Task to carry out
Please retype the listing exactly as it appears, skipping each picture.

Exercise data
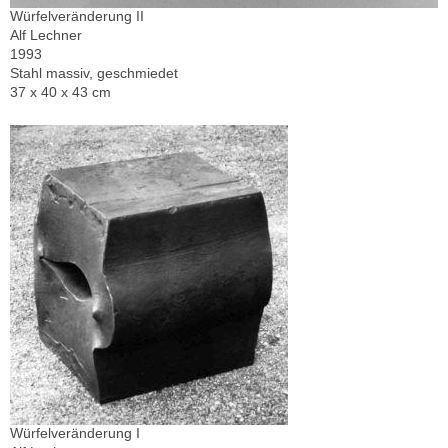
Würfelveränderung II
Alf Lechner
1993
Stahl massiv, geschmiedet
37 x 40 x 43 cm
Würfelveränderung I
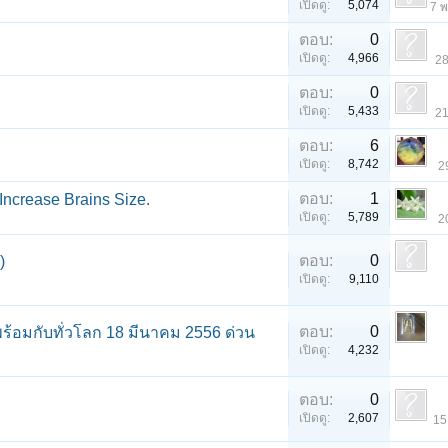
เปิดดู:
5,074
7 
ตอบ:
0
เปิดดู:
4,966
28
ตอบ:
0
เปิดดู:
5,433
21
ตอบ:
6
เปิดดู:
8,742
2
ตอบ:
1
Increase Brains Size.
เปิดดู:
5,789
2
ตอบ:
0
)
เปิดดู:
9,110
ตอบ:
0
เปิดดู:
4,232
ตอบ:
0
เปิดดู:
2,607
15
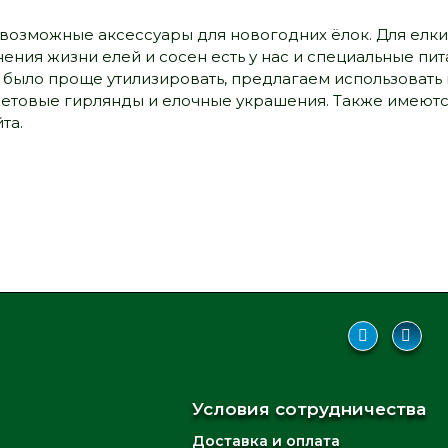
евозможные аксессуары для новогодних ёлок. Для елк
ения жизни елей и сосен есть у нас и специальные пи
у было проще утилизировать, предлагаем использовать 
етовые гирлянды и елочные украшения. Также имеютс
та.
Условия сотрудничества
Доставка и оплата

Your solution
Würfelveränderung II
Alf Lechner
1993
Stahl massiv, geschmiedet
37 x 40 x 43 cm
Würfelveränderung I
เปิดดู:
5,074
7 
ตอบ:
0
เปิดดู:
4,966
28
ตอบ:
0
เปิดดู:
5,433
21
ตอบ:
6
เปิดดู:
8,742
2
ตอบ:
1
Increase Brains Size.
เปิดดู:
5,789
2
ตอบ:
0
)
เปิดดู:
9,110
ตอบ:
0
เปิดดู:
4,232
ตอบ:
0
เปิดดู:
2,607
15
евозможные аксессуары для новогодних ёлок. Для елк
ения жизни елей и сосен есть у нас и специальные пи
у было проще утилизировать, предлагаем использовать 
етовые гирлянды и елочные украшения. Также имеютс
та.
Условия сотрудничества
Доставка и оплата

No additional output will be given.